Das ließ Adorno schlussfolgern: »Wir dürfen von der Annahme ausgehen, dass tatsächlich eine latente Erfahrung von Schuld vorliegt und dass diese Erfahrung verdrängt und rationalisiert wird. Aber sie muss die Über-Ich-Instanzen der meisten Versuchsteilnehmer in irgendeiner Weise belasten.« Doch gerade dadurch, dass sich der Schuld nicht gestellt wurde, diese nicht in einen Prozess der kritischen Autoreflexion gebracht wurde, dauerte die Belastung unverändert an, schien jede Möglichkeit auf Katharsis unmöglich. Eine Stunde Null gab es nicht, konnte es auch gar nicht geben. Auf die unermessliche Schuld folgte nicht kritische Aufarbeitung des Vergangenen, sondern Abwehr.

Sekundärer Antisemitismus

Die beschriebene Studie des Frankfurter Instituts für Sozialforschung bezieht sich auf die Zeit unmittelbar nach Gründung der Bundesrepublik. Wiewohl bis dahin mit den Nürnberger Prozessen und einer von den westlichen Alliierten erzwungenen Re-Education der Deutschen eine Entnazifizierung hätte beginnen können erste Wirkung zu zeigen, so lassen diese Bemühungen doch mit Gründung der Bundesrepublik schon nach. Um die so früh wieder souveränen Westdeutschen als Bündnispartner im Kalten Krieg zu gewinnen, wird ihnen die nationalsozialistische Vergangenheit nachgesehen; die Entnazifizierung kommt, nun Sache der Deutschen selbst, zum Erliegen. Erst in der zweiten Hälfte der 1950er Jahre etablieren sich erste selbstkritische Ansätze einiger weniger, während eine Welle antisemitischer Vorfälle aus dem rechtsradikalen Milieu das Fortwirken des Nationalsozialismus evident macht. Hier nun setzt der offiziöse neue deutsche Weg ein, die sofort zum Ritual erstarrte, konsequenzlose Erinnerung an die Verbrechen in die nationale Identität zu integrieren.

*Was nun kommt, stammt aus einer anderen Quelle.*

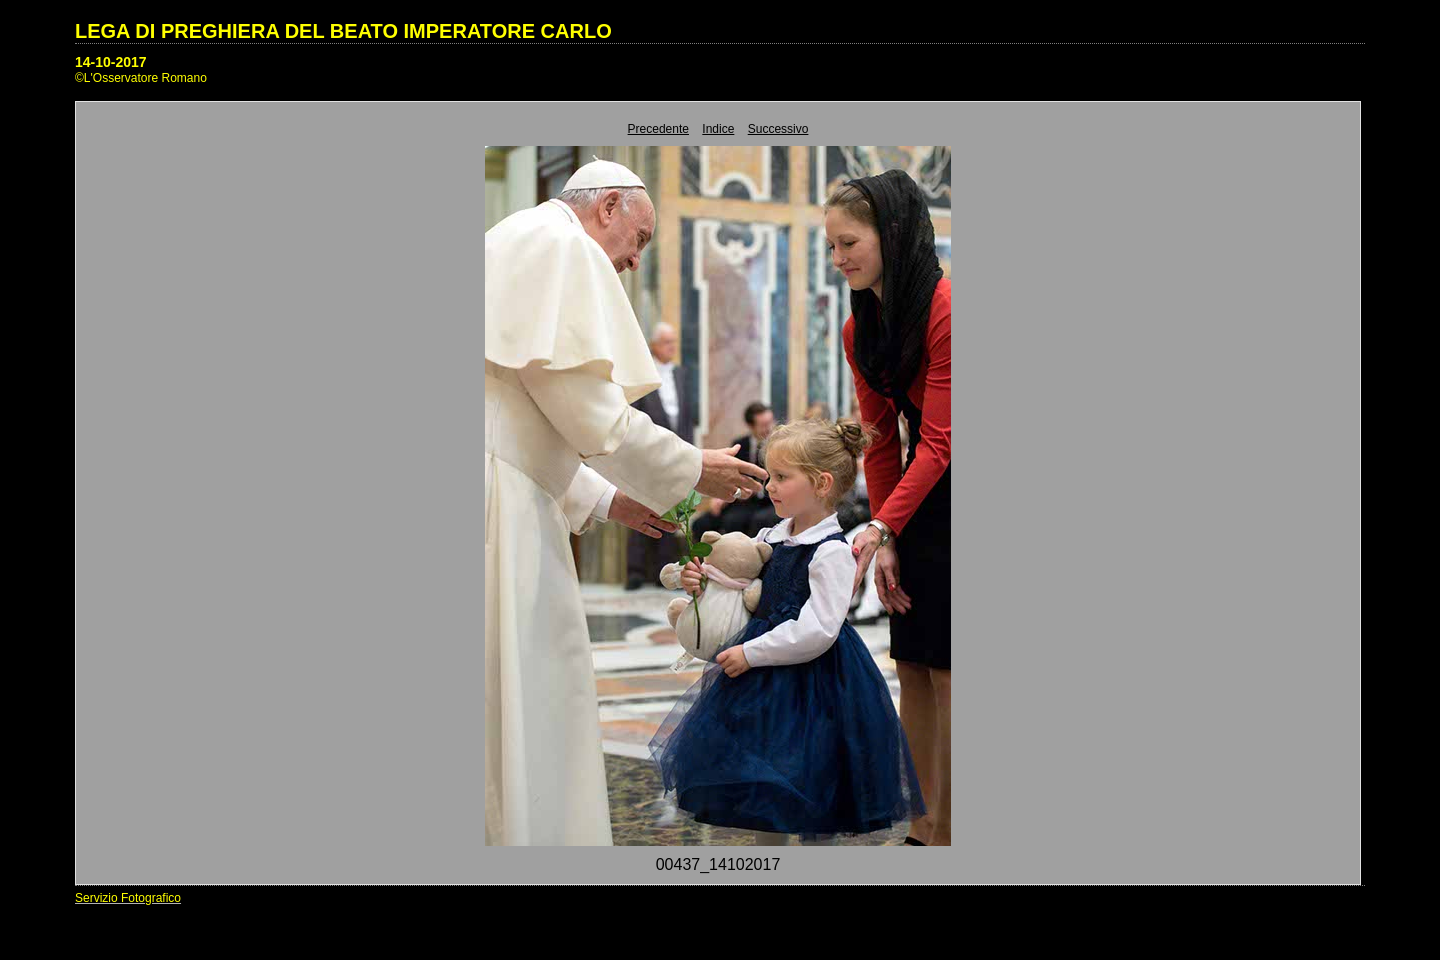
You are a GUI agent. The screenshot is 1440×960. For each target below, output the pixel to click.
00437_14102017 (718, 864)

Der Direktor des Instituts für Sozialforschung notiert zu dieser Zeit: »Nirgendwo in zivilisierten Ländern ist so wenig Grund zum Patriotismus wie in Deutschland, und nirgendwo wird von den Bürgern weniger Kritik am Patriotismus geübt als hier, wo er das Schlimmste vollbracht hat. Berlin, die Wiedervereinigung, die Gebiete jenseits der Oder des zu Recht besiegten Deutschlands werden zu Stimulantien der neuen patriotischen Gesinnung, die von einem unheimlichen Willen gegen inneren, ja gegen äußeren Widerspruch sich ausbreitet. Unansprechbar, weil unreflektiert und von keinem vernünftigen Grund gestützt, vom Westen schlau die Reputation erborgend, man sei ein liberales Volk, man teile die politische Geschichte mit der freien Welt, schickt man sich an, der Freiheit den nächsten Streich zu spielen. Der Kotau vor den Widerstandskämpfern, die offiziellen Absagen an den Antisemitismus, von den Synagogenbesuchen der Bürgermeister bis zum Schweigen bei Anne Frank, all dieses bereits kleinlaut und formell gewordene Schuldgetue hat bloß die Funktion, sich zum rechten Patriotismus wieder das gute Gewissen zu machen, sofern es nicht bloße Reklame für amerikanische Foundations ist. Der Patriotismus in Deutschland ist so furchtbar, weil er grundlos ist.« [2]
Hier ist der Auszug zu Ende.